Consciente de que se necesitan políticas que eliminen el llamado «abismo de beneficios», que muchas veces castiga a quienes comienzan a progresar económicamente mediante la reducción abrupta de la asistencia que reciben, también considera fundamental proteger el patrimonio familiar. Señala que es común que generaciones enteras pierdan viviendas y activos debido a problemas legales, títulos de propiedad confusos o procesos burocráticos complejos.
Mahoney también aborda uno de los temas más complejos del debate nacional: la inmigración. Considera que es posible mantener un sistema migratorio ordenado y seguro sin renunciar a los valores humanitarios ni desconocer las importantes contribuciones de los inmigrantes al país.
En la víspera del inicio del Mes de la Herencia Hispana, vale la pena recordar que, antes de que el inglés se consolidara como idioma predominante, en gran parte del territorio que hoy conforma Estados Unidos se hablaba español. La presencia y el crecimiento de las comunidades latinoamericanas han fortalecido aún más esa herencia cultural. Muchos de estos inmigrantes son personas inconformes con las condiciones que dejaron atrás y padres de jóvenes que ya están en edad de votar y que probablemente estén motivados a impulsar cambios.
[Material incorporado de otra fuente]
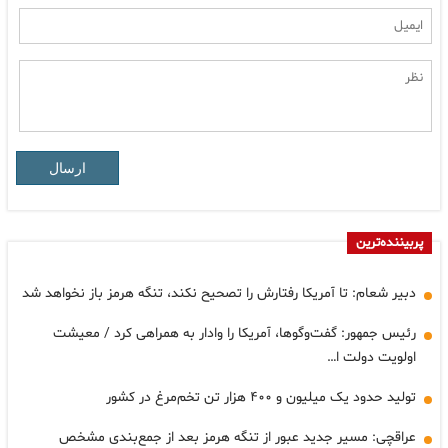
ارسال
پربیننده‌ترین
دبیر شعام: تا آمریکا رفتارش را تصحیح نکند، تنگه هرمز باز نخواهد شد
رئیس جمهور: گفت‌وگوها، آمریکا را وادار به همراهی کرد / معیشت
اولویت دولت ا…
تولید حدود یک میلیون و ۴۰۰ هزار تن تخم‌مرغ در کشور
عراقچی: مسیر جدید عبور از تنگه هرمز بعد از جمع‌بندی مشخص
Dennis recuerda que la historia está llena de personas que lograron lo que parecía imposible porque se negaron a aceptar que las cosas debían seguir igual.
Filadelfia ha sido una ciudad que abre caminos y puede volver a hacerlo, demostrando que es posible construir puentes en lugar de muros, encontrar soluciones en lugar de excusas y trabajar en unidad en lugar de enfrentarse constantemente.
El futuro de la ciudad, del estado y del país, e incluso parte de la estabilidad mundial, dependerá de la capacidad para resolver problemas reales, escuchar, colaborar y servir más, siempre con el foco puesto en el bien común, especialmente en los más vulnerables.
Filadelfia merece líderes que construyan, no que dividan. ¿Comenzará a cristalizarse ese esfuerzo en noviembre?